Stored data entries
________

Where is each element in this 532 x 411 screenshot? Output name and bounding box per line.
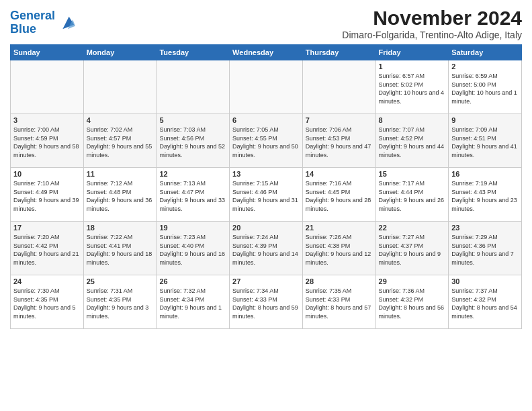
day-cell: 29Sunrise: 7:36 AM Sunset: 4:32 PM Dayli… xyxy=(375,275,449,329)
day-number: 16 xyxy=(451,170,519,178)
logo: General Blue xyxy=(10,9,75,36)
day-cell: 9Sunrise: 7:09 AM Sunset: 4:51 PM Daylig… xyxy=(449,114,522,168)
day-number: 20 xyxy=(232,224,300,232)
day-number: 19 xyxy=(159,224,226,232)
day-cell xyxy=(83,60,157,114)
subtitle: Dimaro-Folgarida, Trentino-Alto Adige, I… xyxy=(342,30,522,40)
day-number: 1 xyxy=(379,62,446,71)
day-cell xyxy=(157,60,230,114)
day-cell: 2Sunrise: 6:59 AM Sunset: 5:00 PM Daylig… xyxy=(449,60,522,114)
day-info: Sunrise: 6:59 AM Sunset: 5:00 PM Dayligh… xyxy=(451,73,517,105)
title-block: November 2024 Dimaro-Folgarida, Trentino… xyxy=(342,7,522,40)
day-info: Sunrise: 7:27 AM Sunset: 4:37 PM Dayligh… xyxy=(379,234,441,266)
day-number: 6 xyxy=(232,116,300,124)
day-info: Sunrise: 7:12 AM Sunset: 4:48 PM Dayligh… xyxy=(87,180,152,212)
day-info: Sunrise: 7:26 AM Sunset: 4:38 PM Dayligh… xyxy=(306,234,371,266)
day-cell: 13Sunrise: 7:15 AM Sunset: 4:46 PM Dayli… xyxy=(230,168,303,222)
day-info: Sunrise: 7:07 AM Sunset: 4:52 PM Dayligh… xyxy=(379,126,445,158)
logo-text: General Blue xyxy=(10,9,55,36)
day-info: Sunrise: 7:31 AM Sunset: 4:35 PM Dayligh… xyxy=(87,287,149,320)
day-number: 15 xyxy=(379,170,446,178)
header-row: Sunday Monday Tuesday Wednesday Thursday… xyxy=(11,45,522,60)
day-info: Sunrise: 7:30 AM Sunset: 4:35 PM Dayligh… xyxy=(13,287,76,320)
day-info: Sunrise: 7:36 AM Sunset: 4:32 PM Dayligh… xyxy=(379,287,445,320)
week-row-5: 24Sunrise: 7:30 AM Sunset: 4:35 PM Dayli… xyxy=(11,275,522,329)
col-tuesday: Tuesday xyxy=(157,45,230,60)
col-saturday: Saturday xyxy=(449,45,522,60)
day-cell: 25Sunrise: 7:31 AM Sunset: 4:35 PM Dayli… xyxy=(83,275,157,329)
day-info: Sunrise: 7:06 AM Sunset: 4:53 PM Dayligh… xyxy=(306,126,371,158)
col-friday: Friday xyxy=(375,45,449,60)
day-info: Sunrise: 7:02 AM Sunset: 4:57 PM Dayligh… xyxy=(87,126,152,158)
day-number: 9 xyxy=(451,116,519,124)
day-info: Sunrise: 7:13 AM Sunset: 4:47 PM Dayligh… xyxy=(159,180,225,212)
day-number: 17 xyxy=(13,224,81,232)
day-number: 12 xyxy=(159,170,226,178)
col-wednesday: Wednesday xyxy=(230,45,303,60)
logo-general: General xyxy=(10,9,55,22)
day-number: 2 xyxy=(451,62,519,71)
day-cell: 11Sunrise: 7:12 AM Sunset: 4:48 PM Dayli… xyxy=(83,168,157,222)
day-cell xyxy=(230,60,303,114)
col-monday: Monday xyxy=(83,45,157,60)
day-cell: 24Sunrise: 7:30 AM Sunset: 4:35 PM Dayli… xyxy=(11,275,84,329)
day-info: Sunrise: 7:29 AM Sunset: 4:36 PM Dayligh… xyxy=(451,234,514,266)
day-cell: 4Sunrise: 7:02 AM Sunset: 4:57 PM Daylig… xyxy=(83,114,157,168)
header: General Blue November 2024 Dimaro-Folgar… xyxy=(10,7,522,40)
day-cell: 27Sunrise: 7:34 AM Sunset: 4:33 PM Dayli… xyxy=(230,275,303,329)
week-row-2: 3Sunrise: 7:00 AM Sunset: 4:59 PM Daylig… xyxy=(11,114,522,168)
day-cell: 30Sunrise: 7:37 AM Sunset: 4:32 PM Dayli… xyxy=(449,275,522,329)
day-number: 5 xyxy=(159,116,226,124)
day-info: Sunrise: 7:34 AM Sunset: 4:33 PM Dayligh… xyxy=(232,287,298,320)
day-cell: 26Sunrise: 7:32 AM Sunset: 4:34 PM Dayli… xyxy=(157,275,230,329)
day-number: 24 xyxy=(13,277,81,285)
day-cell: 1Sunrise: 6:57 AM Sunset: 5:02 PM Daylig… xyxy=(375,60,449,114)
day-number: 30 xyxy=(451,277,519,285)
day-number: 28 xyxy=(306,277,373,285)
day-cell: 18Sunrise: 7:22 AM Sunset: 4:41 PM Dayli… xyxy=(83,222,157,275)
day-number: 3 xyxy=(13,116,81,124)
day-info: Sunrise: 7:10 AM Sunset: 4:49 PM Dayligh… xyxy=(13,180,79,212)
logo-icon xyxy=(56,13,75,32)
week-row-1: 1Sunrise: 6:57 AM Sunset: 5:02 PM Daylig… xyxy=(11,60,522,114)
day-info: Sunrise: 7:05 AM Sunset: 4:55 PM Dayligh… xyxy=(232,126,298,158)
day-number: 27 xyxy=(232,277,300,285)
day-cell: 10Sunrise: 7:10 AM Sunset: 4:49 PM Dayli… xyxy=(11,168,84,222)
day-info: Sunrise: 7:17 AM Sunset: 4:44 PM Dayligh… xyxy=(379,180,445,212)
day-cell: 19Sunrise: 7:23 AM Sunset: 4:40 PM Dayli… xyxy=(157,222,230,275)
day-number: 26 xyxy=(159,277,226,285)
day-info: Sunrise: 7:09 AM Sunset: 4:51 PM Dayligh… xyxy=(451,126,517,158)
day-number: 14 xyxy=(306,170,373,178)
day-number: 7 xyxy=(306,116,373,124)
main-title: November 2024 xyxy=(342,7,522,30)
day-info: Sunrise: 7:00 AM Sunset: 4:59 PM Dayligh… xyxy=(13,126,79,158)
week-row-4: 17Sunrise: 7:20 AM Sunset: 4:42 PM Dayli… xyxy=(11,222,522,275)
page: General Blue November 2024 Dimaro-Folgar… xyxy=(0,0,532,411)
day-cell: 28Sunrise: 7:35 AM Sunset: 4:33 PM Dayli… xyxy=(302,275,375,329)
day-cell: 6Sunrise: 7:05 AM Sunset: 4:55 PM Daylig… xyxy=(230,114,303,168)
day-cell: 7Sunrise: 7:06 AM Sunset: 4:53 PM Daylig… xyxy=(302,114,375,168)
calendar-table: Sunday Monday Tuesday Wednesday Thursday… xyxy=(10,44,522,329)
day-info: Sunrise: 7:24 AM Sunset: 4:39 PM Dayligh… xyxy=(232,234,298,266)
day-cell: 20Sunrise: 7:24 AM Sunset: 4:39 PM Dayli… xyxy=(230,222,303,275)
day-cell: 8Sunrise: 7:07 AM Sunset: 4:52 PM Daylig… xyxy=(375,114,449,168)
day-info: Sunrise: 7:35 AM Sunset: 4:33 PM Dayligh… xyxy=(306,287,371,320)
day-number: 10 xyxy=(13,170,81,178)
day-info: Sunrise: 7:22 AM Sunset: 4:41 PM Dayligh… xyxy=(87,234,152,266)
day-number: 21 xyxy=(306,224,373,232)
day-cell: 15Sunrise: 7:17 AM Sunset: 4:44 PM Dayli… xyxy=(375,168,449,222)
day-info: Sunrise: 7:20 AM Sunset: 4:42 PM Dayligh… xyxy=(13,234,79,266)
day-cell: 3Sunrise: 7:00 AM Sunset: 4:59 PM Daylig… xyxy=(11,114,84,168)
day-info: Sunrise: 7:16 AM Sunset: 4:45 PM Dayligh… xyxy=(306,180,371,212)
col-thursday: Thursday xyxy=(302,45,375,60)
day-number: 25 xyxy=(87,277,154,285)
day-cell: 5Sunrise: 7:03 AM Sunset: 4:56 PM Daylig… xyxy=(157,114,230,168)
day-cell: 14Sunrise: 7:16 AM Sunset: 4:45 PM Dayli… xyxy=(302,168,375,222)
day-number: 13 xyxy=(232,170,300,178)
day-number: 11 xyxy=(87,170,154,178)
logo-blue: Blue xyxy=(10,22,36,36)
day-number: 8 xyxy=(379,116,446,124)
day-info: Sunrise: 7:37 AM Sunset: 4:32 PM Dayligh… xyxy=(451,287,517,320)
day-cell: 16Sunrise: 7:19 AM Sunset: 4:43 PM Dayli… xyxy=(449,168,522,222)
day-info: Sunrise: 7:03 AM Sunset: 4:56 PM Dayligh… xyxy=(159,126,225,158)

________

What you have to do: The answer consists of every line above in which the word "Folgarida" occurs.

Response area:
subtitle: Dimaro-Folgarida, Trentino-Alto Adige, I… xyxy=(342,30,522,40)
title-block: November 2024 Dimaro-Folgarida, Trentino… xyxy=(342,7,522,40)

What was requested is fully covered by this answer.